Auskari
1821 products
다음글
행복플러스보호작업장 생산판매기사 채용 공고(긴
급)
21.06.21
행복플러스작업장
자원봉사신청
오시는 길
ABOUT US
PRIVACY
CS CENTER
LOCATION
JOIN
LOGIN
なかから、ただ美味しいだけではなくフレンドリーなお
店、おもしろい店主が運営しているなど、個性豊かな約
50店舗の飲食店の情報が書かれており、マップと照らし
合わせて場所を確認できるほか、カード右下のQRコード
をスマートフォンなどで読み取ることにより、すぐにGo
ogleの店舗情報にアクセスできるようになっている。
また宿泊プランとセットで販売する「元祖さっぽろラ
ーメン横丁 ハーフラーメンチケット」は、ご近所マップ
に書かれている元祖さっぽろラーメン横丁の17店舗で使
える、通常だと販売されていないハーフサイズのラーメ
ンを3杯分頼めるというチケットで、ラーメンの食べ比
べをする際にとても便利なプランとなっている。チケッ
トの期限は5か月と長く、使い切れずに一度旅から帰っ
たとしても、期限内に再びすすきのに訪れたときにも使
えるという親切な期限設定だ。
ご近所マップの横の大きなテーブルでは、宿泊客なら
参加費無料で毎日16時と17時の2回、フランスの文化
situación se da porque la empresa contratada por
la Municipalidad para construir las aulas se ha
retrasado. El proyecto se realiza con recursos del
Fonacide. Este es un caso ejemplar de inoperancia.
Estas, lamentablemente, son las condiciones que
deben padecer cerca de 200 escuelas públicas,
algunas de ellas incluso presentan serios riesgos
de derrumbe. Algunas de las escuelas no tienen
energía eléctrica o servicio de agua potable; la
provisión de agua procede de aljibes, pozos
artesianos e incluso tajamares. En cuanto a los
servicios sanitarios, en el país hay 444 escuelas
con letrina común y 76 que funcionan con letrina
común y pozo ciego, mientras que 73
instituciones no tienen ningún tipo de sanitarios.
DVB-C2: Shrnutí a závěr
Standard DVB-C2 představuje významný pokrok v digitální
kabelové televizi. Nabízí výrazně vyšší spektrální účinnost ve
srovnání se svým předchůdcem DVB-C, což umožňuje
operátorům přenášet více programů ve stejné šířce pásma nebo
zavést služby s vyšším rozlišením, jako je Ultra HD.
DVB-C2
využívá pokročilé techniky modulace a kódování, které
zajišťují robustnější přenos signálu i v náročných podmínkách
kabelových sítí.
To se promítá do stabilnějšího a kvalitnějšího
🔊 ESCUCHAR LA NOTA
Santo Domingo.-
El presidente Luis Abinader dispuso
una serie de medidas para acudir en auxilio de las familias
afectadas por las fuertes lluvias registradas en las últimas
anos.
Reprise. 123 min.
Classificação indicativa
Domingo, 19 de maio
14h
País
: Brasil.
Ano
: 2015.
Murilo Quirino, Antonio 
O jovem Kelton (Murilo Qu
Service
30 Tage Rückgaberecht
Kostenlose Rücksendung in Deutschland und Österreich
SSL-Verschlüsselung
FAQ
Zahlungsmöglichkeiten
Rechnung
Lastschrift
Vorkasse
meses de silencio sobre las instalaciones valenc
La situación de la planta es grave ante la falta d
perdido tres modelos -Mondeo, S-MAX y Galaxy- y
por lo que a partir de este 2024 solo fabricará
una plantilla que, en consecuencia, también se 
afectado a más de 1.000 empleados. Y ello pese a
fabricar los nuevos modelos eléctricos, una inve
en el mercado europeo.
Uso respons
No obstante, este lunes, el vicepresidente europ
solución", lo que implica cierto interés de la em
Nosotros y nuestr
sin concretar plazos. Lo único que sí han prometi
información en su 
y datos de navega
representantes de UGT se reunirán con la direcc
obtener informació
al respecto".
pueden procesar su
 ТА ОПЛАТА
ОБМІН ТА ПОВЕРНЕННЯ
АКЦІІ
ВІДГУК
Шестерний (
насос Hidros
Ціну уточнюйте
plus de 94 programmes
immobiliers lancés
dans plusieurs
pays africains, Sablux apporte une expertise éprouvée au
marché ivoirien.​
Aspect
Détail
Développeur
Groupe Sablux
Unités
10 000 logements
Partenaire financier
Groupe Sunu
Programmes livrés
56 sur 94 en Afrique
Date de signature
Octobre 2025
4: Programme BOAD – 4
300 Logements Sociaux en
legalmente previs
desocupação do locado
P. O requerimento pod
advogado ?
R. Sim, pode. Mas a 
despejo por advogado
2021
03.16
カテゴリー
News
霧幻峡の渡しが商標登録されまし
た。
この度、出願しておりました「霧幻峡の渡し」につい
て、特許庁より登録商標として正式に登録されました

==

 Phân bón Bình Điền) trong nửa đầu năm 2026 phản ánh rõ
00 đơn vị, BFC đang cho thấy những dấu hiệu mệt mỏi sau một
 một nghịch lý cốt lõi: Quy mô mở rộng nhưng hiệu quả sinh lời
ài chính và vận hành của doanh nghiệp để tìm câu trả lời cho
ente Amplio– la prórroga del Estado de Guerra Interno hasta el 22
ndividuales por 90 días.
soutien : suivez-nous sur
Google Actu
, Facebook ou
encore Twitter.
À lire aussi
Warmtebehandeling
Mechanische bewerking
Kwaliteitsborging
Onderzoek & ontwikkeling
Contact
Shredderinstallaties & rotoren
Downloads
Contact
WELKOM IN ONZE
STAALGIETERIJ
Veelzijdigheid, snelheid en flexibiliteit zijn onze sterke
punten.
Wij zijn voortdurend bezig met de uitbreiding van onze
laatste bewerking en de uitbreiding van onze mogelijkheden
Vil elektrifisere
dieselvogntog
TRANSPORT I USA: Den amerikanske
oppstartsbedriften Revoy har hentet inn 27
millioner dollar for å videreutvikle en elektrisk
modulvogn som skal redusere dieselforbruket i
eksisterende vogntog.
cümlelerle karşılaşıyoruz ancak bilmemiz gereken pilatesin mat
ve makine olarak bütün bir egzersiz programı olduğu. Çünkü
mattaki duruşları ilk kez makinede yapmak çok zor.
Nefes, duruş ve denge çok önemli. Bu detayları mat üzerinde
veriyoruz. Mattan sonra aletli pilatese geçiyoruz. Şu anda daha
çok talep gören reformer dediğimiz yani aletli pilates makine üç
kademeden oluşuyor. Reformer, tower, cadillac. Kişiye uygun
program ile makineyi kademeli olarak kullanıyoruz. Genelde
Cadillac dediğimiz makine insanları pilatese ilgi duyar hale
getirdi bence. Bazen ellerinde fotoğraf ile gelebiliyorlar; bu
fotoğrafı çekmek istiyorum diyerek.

■ **Problem details**: Check each line above for "bewerking" and return the ones that have it.

■ **Result below**:
Mechanische bewerking
laatste bewerking en de uitbreiding van onze mogelijkheden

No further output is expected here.